Intelligence Minister's absurd remarks aimed at containing internal crisis

As factional infighting and strife within the clerical regime aggravate and government newspapers and officials state explicitly that the attempted assassination of Saeed Hajjarian was the work of the rival faction, Intelligence Minister Ali Younessi tried to dampen the rising tensions today by making the ridiculous claim that Hajjarian "had been on the Mojahedin's hit list since March 1999 and had also been threatened by some radical and extremist internal forces."

In an interview with the official news agency, IRNA, the Intelligence Minister who is being sharply criticized by some factions within the regime for the apathy and procrastination of the intelligence and security agencies in following up the assassination attempt, emphasized that Hajjarian had rejected an offer by the State Security Council to provide him with bodyguards, thereby placing part of the blame on the former Deputy Intelligence Minister himself!

Younessi's emphasis that "the round-the-clock activities of the security and intelligence forces are ongoing to identify and arrest the assassins" come at a time when many government officials have said that the Intelligence Ministry could arrest the assailants in a matter of hours if it so wished. Government newspapers and officials have emphasized that Hajjarian's assassination during the morning rush-hour in downtown Tehran outside the City Council building and the gunmen's use of a motorcycle restricted by law to security agencies, was a "muscle-flexing" act by the rival faction.

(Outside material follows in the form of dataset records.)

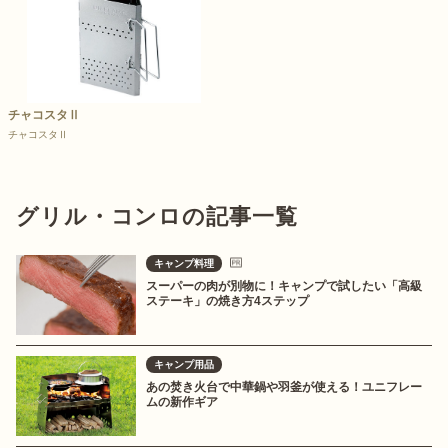
チャコスタⅡ
チャコスタⅡ
グリル・コンロの記事一覧
キャンプ料理
スーパーの肉が別物に！キャンプで試したい「高級
ステーキ」の焼き方4ステップ
キャンプ用品
あの焚き火台で中華鍋や羽釜が使える！ユニフレー
ムの新作ギア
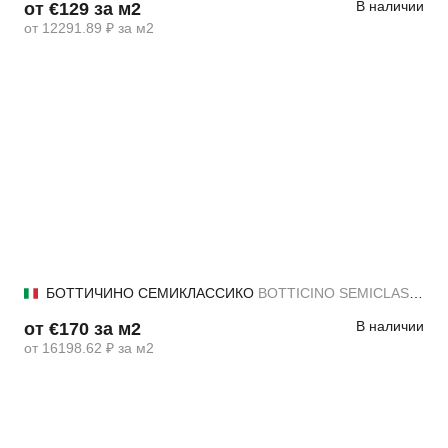
В наличии
от €129 за м2
от 12291.89 ₽ за м2
БОТТИЧИНО СЕМИКЛАССИКО
BOTTICINO SEMICLASSICO
В наличии
от €170 за м2
от 16198.62 ₽ за м2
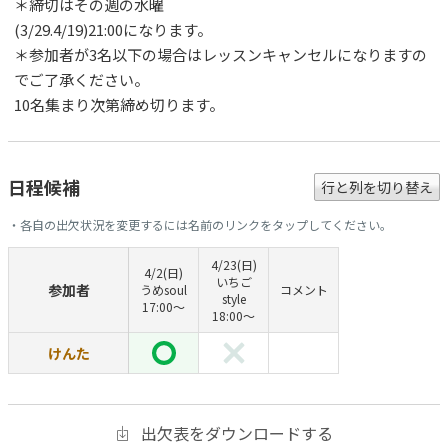
＊締切はその週の水曜
(3/29.4/19)21:00になります。
＊参加者が3名以下の場合はレッスンキャンセルになりますの
でご了承ください。
10名集まり次第締め切ります。
日程候補
行と列を切り替え
・各自の出欠状況を変更するには名前のリンクをタップしてください。
4/23(日)
4/2(日)
いちご
参加者
うめsoul
コメント
style
17:00〜
18:00〜
けんた
出欠表をダウンロードする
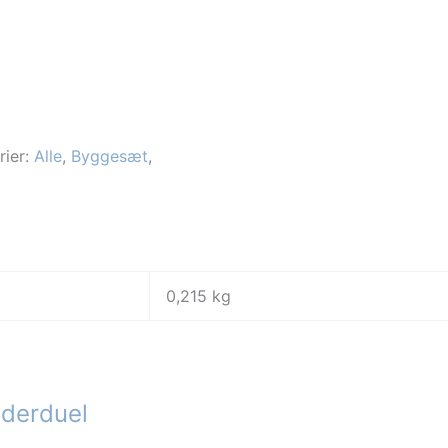
rier:
Alle
,
Byggesæt
,
0,215 kg
dderduel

Younessi's assertion that the Intelligence Ministry is investigating "the possibility of an internal origin, or threats by the Mojahedin, or foreign involvement" in Hajjarian's assassination attempt is reminiscent to the stupid remarks by his predecessor, Dorri Najafabadi, when after some of the serial killings in autumn 1998, he tried to implicate the Mojahedin, before the regime was forced to admit that the Intelligence Ministry itself was behind the killings.

The bloody turn taken by the gangster-style infighting between "torturers of the 80s" and "torturers of the 90s" and the spiraling aggravation of the internal crisis after the election masquerade are clear signs that the religious dictatorship in Iran is on its last legs.